The world economy is on the verge of growth and expansion. This projection is by the International Monetary Fund (IMF) in its World Economic Outlook (WEO) report released ahead of April 2018 Spring Meetings currently ongoing in Washington, D.C.
The IMF retained its 2018 and 2019 global growth forecasts at 3.9% apiece, 10bps above actual growth of 3.8% in first quarter of 2017.
According to the IMF, the growth is expected to remain broad-based across regions, extending the synchronised expansion observed since 2017 against the backdrop of favorable market sentiment, accommodative financial conditions and positive knock-on effects of expansionary fiscal policy in the United Sates.
In the forecast years, Advanced Economies (AEs) are expected to grow faster than potential while excess capacity is expected to narrow in the Euro Area. Similarly, growth in Emerging Markets (EMs) & Developing Markets (DMs) is expected to strengthen further, following the rebound in global trade and rising commodity prices.
Stripping global growth by regions, AEs are projected to grow higher than initial forecast in 2018 (revised to 2.5% in 2018 vs. actual of 2.3% in 2017), driven by stronger activity in the US and Euro Area which would offset the slower growth in the UK, Japan and Canada.
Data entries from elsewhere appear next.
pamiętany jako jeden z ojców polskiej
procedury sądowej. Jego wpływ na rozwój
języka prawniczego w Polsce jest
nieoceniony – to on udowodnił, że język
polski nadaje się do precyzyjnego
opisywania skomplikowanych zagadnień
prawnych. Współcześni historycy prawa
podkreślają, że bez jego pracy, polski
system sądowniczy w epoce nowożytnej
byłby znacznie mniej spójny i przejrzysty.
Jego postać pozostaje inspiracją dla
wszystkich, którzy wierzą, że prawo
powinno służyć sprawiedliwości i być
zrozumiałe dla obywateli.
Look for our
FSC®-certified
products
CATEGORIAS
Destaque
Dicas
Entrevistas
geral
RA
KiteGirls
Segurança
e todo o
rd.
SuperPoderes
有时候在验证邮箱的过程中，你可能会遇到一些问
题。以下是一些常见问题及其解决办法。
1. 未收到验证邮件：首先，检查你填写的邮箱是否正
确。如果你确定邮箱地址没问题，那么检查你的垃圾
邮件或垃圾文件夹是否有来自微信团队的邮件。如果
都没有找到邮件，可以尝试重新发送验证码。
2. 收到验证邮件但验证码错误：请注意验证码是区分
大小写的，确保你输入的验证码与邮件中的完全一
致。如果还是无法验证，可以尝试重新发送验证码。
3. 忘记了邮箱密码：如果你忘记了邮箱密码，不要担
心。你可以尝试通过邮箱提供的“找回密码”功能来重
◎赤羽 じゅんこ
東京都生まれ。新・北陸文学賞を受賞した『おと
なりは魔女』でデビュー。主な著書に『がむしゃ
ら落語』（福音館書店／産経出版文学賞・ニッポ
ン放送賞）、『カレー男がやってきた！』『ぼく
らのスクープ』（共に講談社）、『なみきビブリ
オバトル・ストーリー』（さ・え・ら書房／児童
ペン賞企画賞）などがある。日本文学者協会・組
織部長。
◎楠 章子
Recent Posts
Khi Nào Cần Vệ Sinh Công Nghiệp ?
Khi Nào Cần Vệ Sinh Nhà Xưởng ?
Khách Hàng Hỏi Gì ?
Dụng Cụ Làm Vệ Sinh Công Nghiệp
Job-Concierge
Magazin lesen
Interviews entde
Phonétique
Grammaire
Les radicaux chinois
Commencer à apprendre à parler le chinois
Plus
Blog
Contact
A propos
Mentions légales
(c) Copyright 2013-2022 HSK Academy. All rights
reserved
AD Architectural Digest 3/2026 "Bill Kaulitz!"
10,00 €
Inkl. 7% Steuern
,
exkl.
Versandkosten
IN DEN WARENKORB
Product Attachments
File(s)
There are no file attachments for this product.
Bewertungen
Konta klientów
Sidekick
Positive US outlook is on the back of expansionary fiscal policy, while the sustained recovery in the euro area is anchored on stronger domestic demand, supportive monetary policy and improved external demand prospects.
In EMs & DCs, growth is projected to accelerate 10bps to 4.9%, driven by improved external demand outlook in China, strong private consumption in India and Brazil as well as Mexico which will feed off positive growth in the US.
The IMF is also optimistic on Sub-Saharan Africa as it estimated growth in the region to improve from 2.8% in 2017 to 3.4% in 2018 (previous estimate: 3.3%), largely on the back of growth prospects in key economies – South Africa, Angola and Nigeria.
The world body’s projection ties in with Afrinvest Research projection, which shows a more optimistic outlook with projected growth of 2.6% to be driven both by oil and non-oil sectors in 2018.
In the global commodities market, oil prices rallied further to US$73.82 (as at 20th April, 2018) – a 3 year high – following indications that oil inventory surplus which was in excess of 337.0m barrels in January 2017 had been cut by approximately 97.0% to 10.0m barrels by January 2018 as a result of oil production cuts agreed upon by member countries of the Organization of Petroleum Exporting Countries (OPEC) and its allies led by Russia since December 2016.
Across African markets tracked, it was observed that a mixed performance as 2 of 4 indices under coverage closed in the green. Ghana’s GSE Composite and Egypt’s EGX rose 2.8% and 0.9% W-o-W respectively.
During the week, Egypt reported a decline in inflation rate to 13.0% following removal of subsidies and floating of its exchange rate in the previous year while investors in Ghana continue to increase positions in local stocks. On the flipside, Kenya’s NSE 20 sustained negative performance from the prior week further declining 2.5% W-o-W while the Nigeria’s All Share Index fell marginally by 0.3% as investors continued to book profits on overvalued stocks.